La imagen del niño Jesús acostado en el pesebre es la máxima reprimenda a estos pecados contra la dignidad humana.

Imagen con licencia Pixabay

Ninguna fiesta en el calendario litúrgico justifica, celebra y encarna más perfecta y completamente la causa provida que la Navidad. El Papa San Juan Pablo II destacó esta conexión en los párrafos iniciales de su gran encíclica provida – Evangelium Vitae – donde cita el saludo triunfal de los ángeles a los pastores de Belén: “‘Os anuncio una gran alegría, que lo será para todo el pueblo: os ha nacido hoy, en la ciudad de David, un salvador, que es el Cristo Señor (Lucas 2:10-11)”.

“‘La Navidad’, siguió diciendo el Santo Papa en este mismo no. 1 de su encíclica: “‘Pone también de manifiesto el sentido profundo de todo nacimiento humano, y la alegría mesiánica constituye así el fundamento y realización de la alegría por cada niño que nace’ (cf. Juan 16:21)”.

Llamados a la vida eterna

Como partidarios de la vida que contemplan la escena de la Natividad, no podemos dejar de sorprendernos por dos cosas: 1) que el niño Jesús, acostado en el pesebre, había sido hasta hace poco tiempo un niño por nacer que descansaba en el útero de su madre María y 2) que este diminuto cuerpo humano, tan débil e indefenso, es el tabernáculo de Dios mismo, la segunda Persona de la Santísima Trinidad.

Durante más de 2000 años, los cristianos han meditado y explicado el significado de esta revelación divina, la revelación de Dios en la carne.
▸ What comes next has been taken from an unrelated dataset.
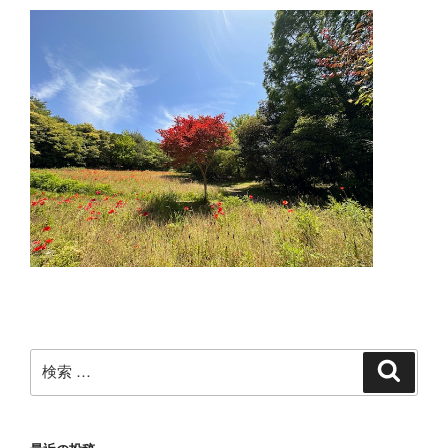
検
検
索
索:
Y una de las muchas intuiciones que han cambiado el mundo ha sido esta: si Dios Hijo pudo unirse tan completa y perfectamente a Su naturaleza humana, entonces debe haber algo en la naturaleza humana misma de tan alta dignidad para que esta unión fuese incluso posible.

Al comienzo del Antiguo Testamento, en Génesis 1:27, las Escrituras señalan que Dios hizo al hombre a su “imagen”. Si el lenguaje del Génesis afirma rotundamente la dignidad y el valor inconmensurable de la persona humana, el gran acto de humildad del Hijo, su kénosis, el vaciamiento de sí mismo para asumir la naturaleza de su criatura, confirma de manera asombrosa cuán grande es esa dignidad (véase Filipenses 2:5-11).

El Dios Omnipotente consideró oportuno asumir la naturaleza humana de Su criatura, a fin de restaurar a esa criatura a su antigua dignidad. “Porque sabéis la obra de gracia de nuestro Señor Jesucristo”, proclama San Pablo, “que por vosotros se hizo pobre, aunque era rico, para que por su pobreza vosotros os volváis ricos” (2 Corintios 8:9). Dios descendió para elevar al hombre.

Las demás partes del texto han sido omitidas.